Thai Red Shirt Sentenced Over Royal Seating Claim
A key Thai Red Shirt leader was on Tuesday given a suspended jail term for slander over claims he accused the former premier of sitting incorrectly during an audience with Thailand’s revered king.
Jatuporn Prompan was sentenced to six months in prison, suspended for two years, after the Thai Criminal Court found him guilty of slandering former Prime Minister Abhisit Vejjajiva in 2009.
The court heard that the firebrand activist accused the then Thai leader of sitting on a chair of an equal height to one being used by King Bhumibol Adulyadej.
In Thailand where it is customary to remain at a lower level than the monarch, such a move could be perceived as discourteous.
In court Abhisit successfully argued that since the chair had been provided by the royal household, his sitting on it could not be seen as a mark of disrespect.
“The court finds the defendant did not honestly criticize the plaintiff,” the judge said, adding that Jatuporn had been an opposition MP for the now-ruling Puea Thai party at the time, and that his comments had “political motivation.”

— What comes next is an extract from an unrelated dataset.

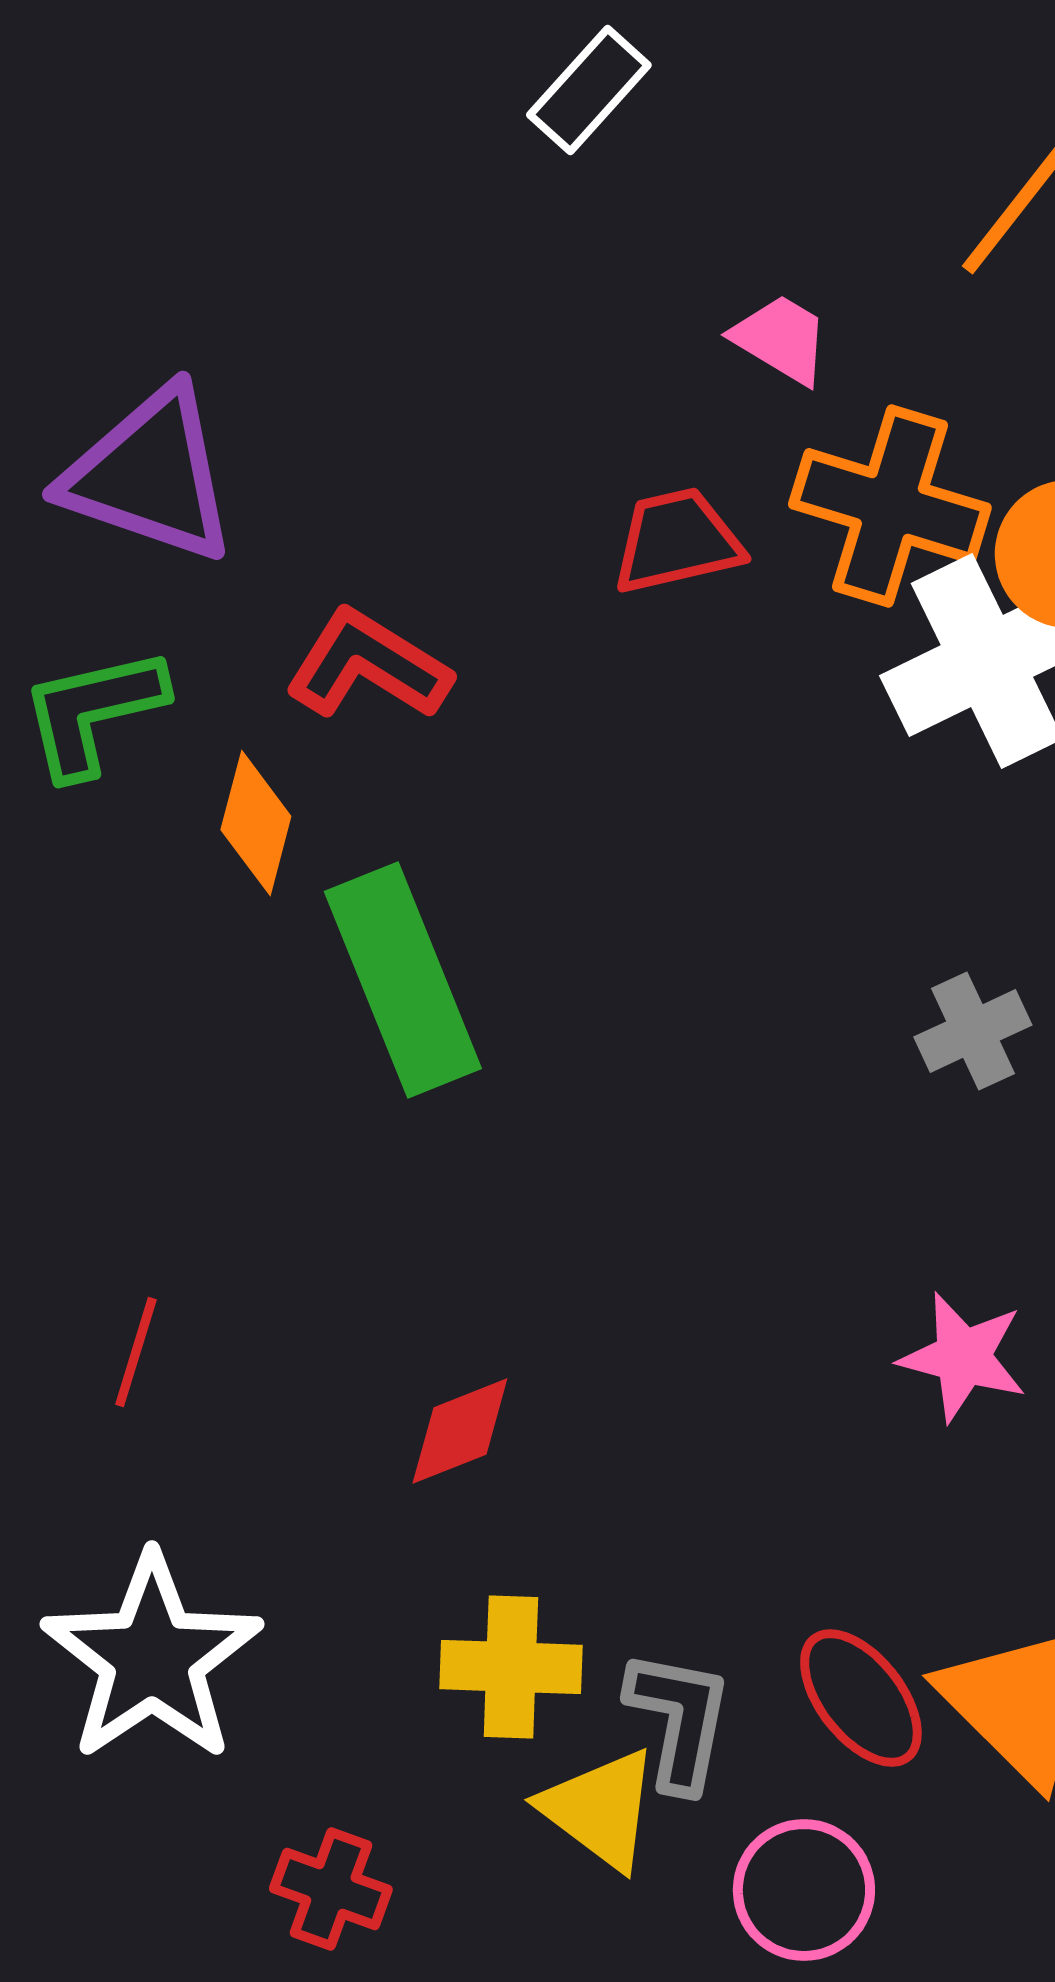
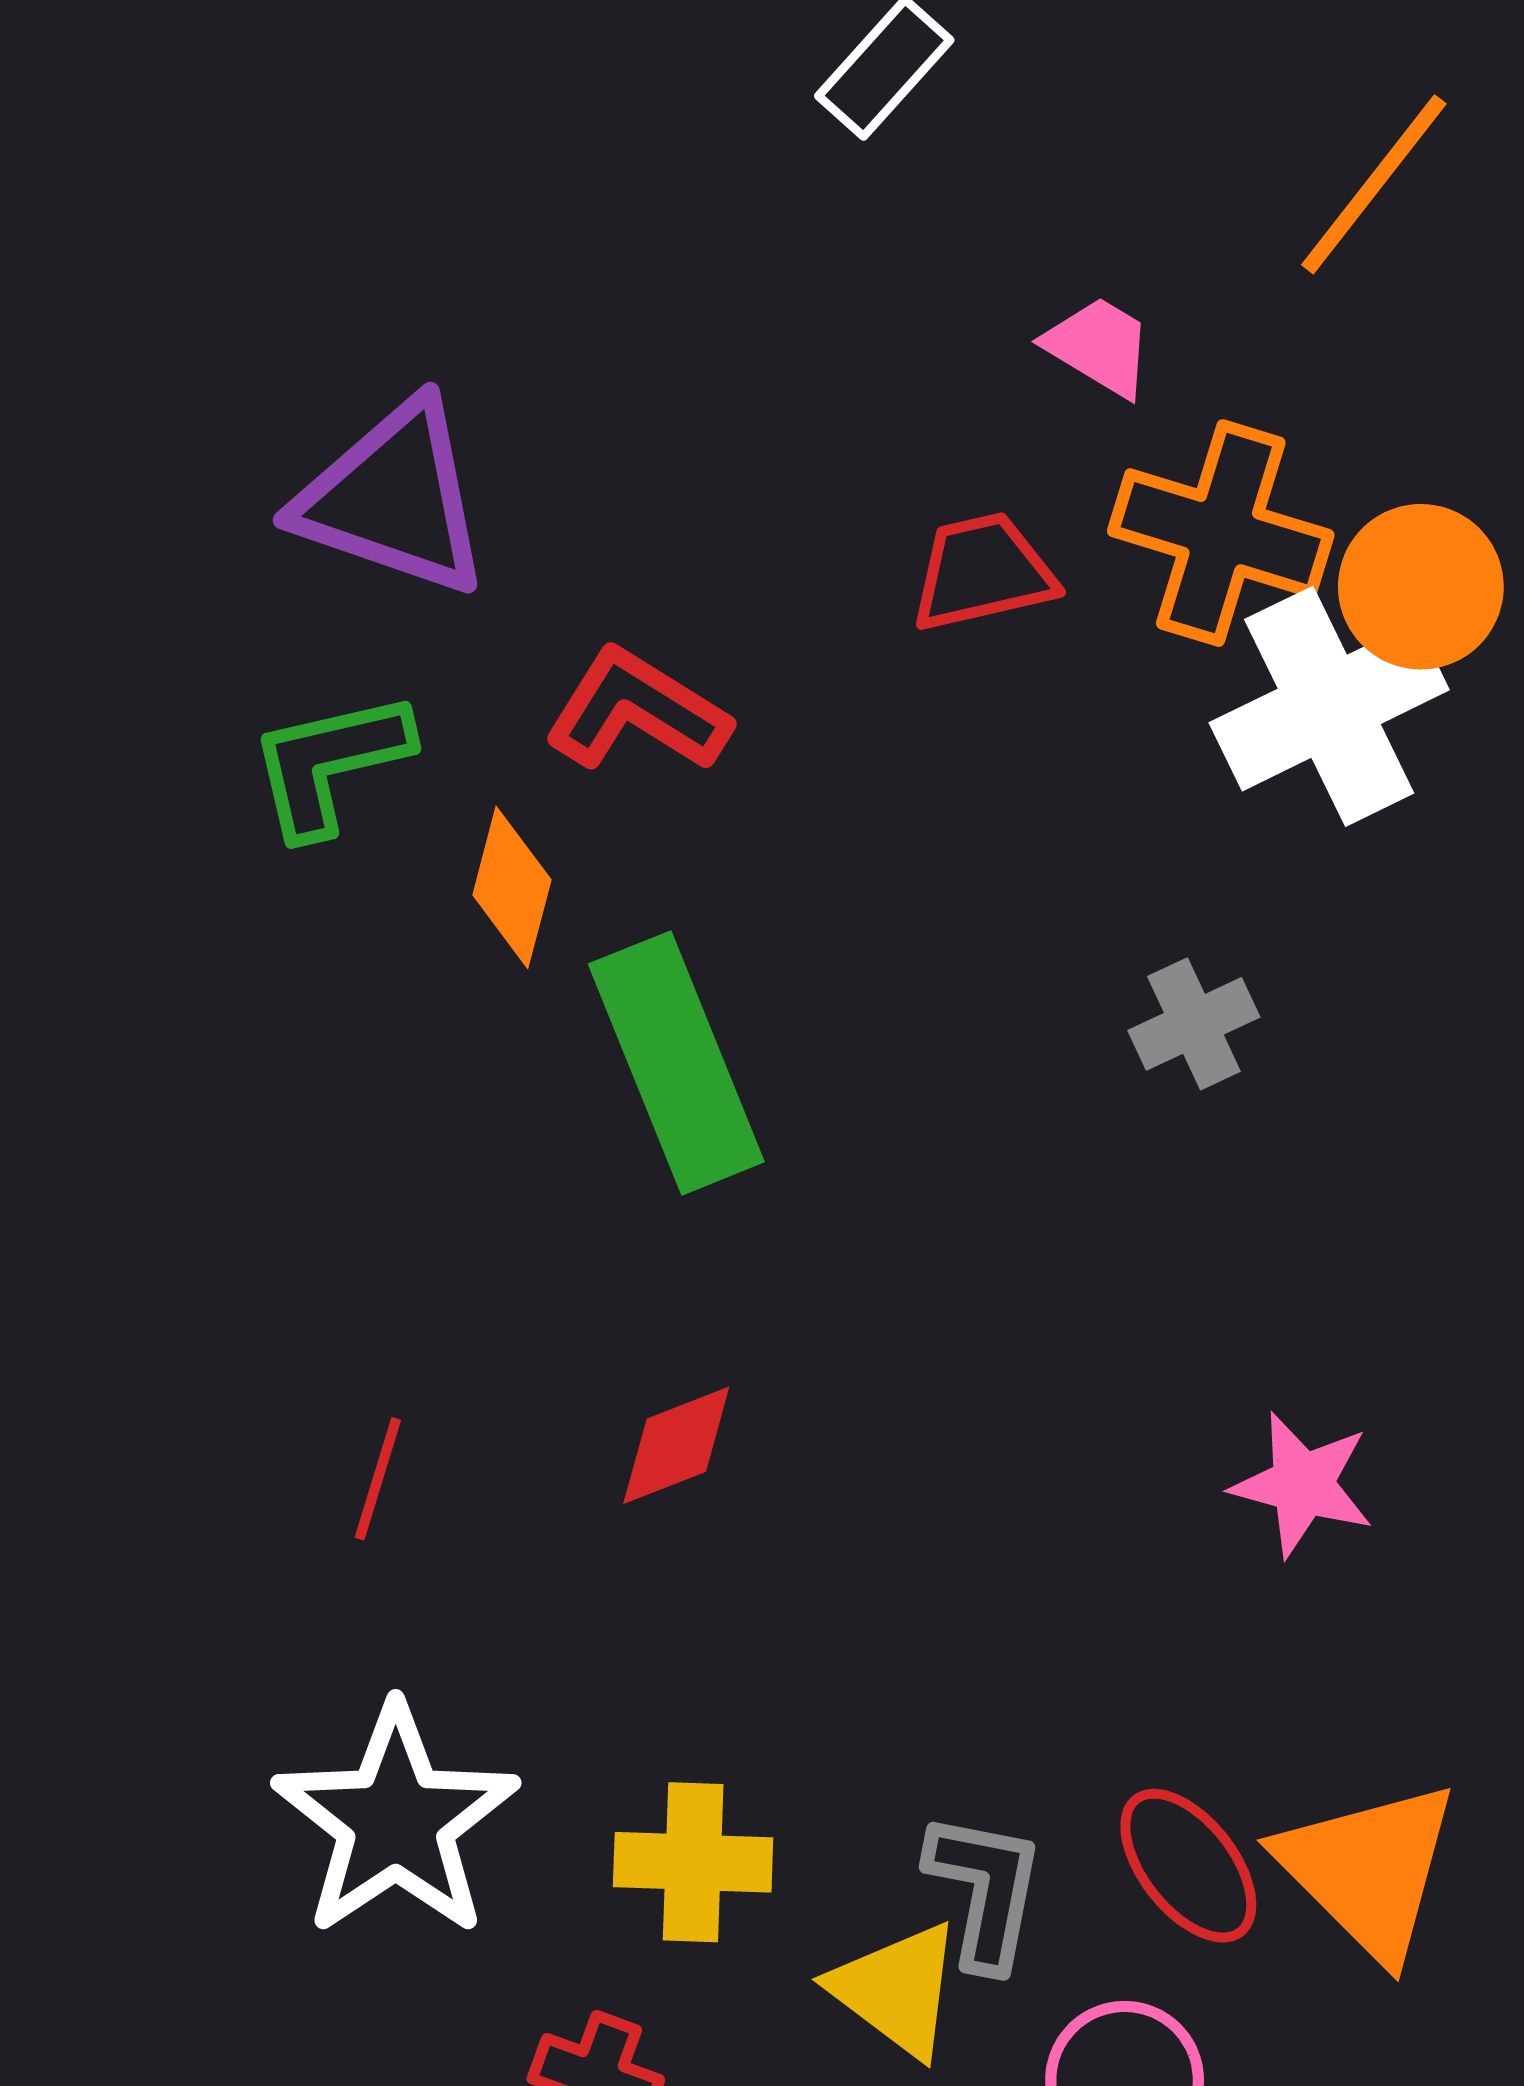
gray cross: (973, 1031) -> (1194, 1024), moved
red diamond: (460, 1431) -> (676, 1445), moved
yellow cross: (511, 1667) -> (693, 1862), moved

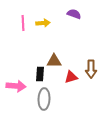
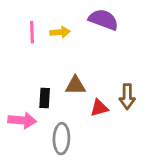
purple semicircle: (74, 14) -> (103, 20), size x1.5
black rectangle: (40, 74) -> (45, 98), moved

Jatuporn, who is facing a slew of court cases including terrorism over massive 2010 Red Shirt protests that ended in bloodshed, saw his jail term suspended because he has not been convicted for any other crime.
He was stripped of his parliamentary seat in May after the Constitutional Court said that his election was invalid because he was held over a separate lese-majeste case at the time. He has yet to stand trial.
The monarchy is a highly sensitive topic in politically turbulent Thailand, where the 84-year-old king is revered as a demi-god by many Thais.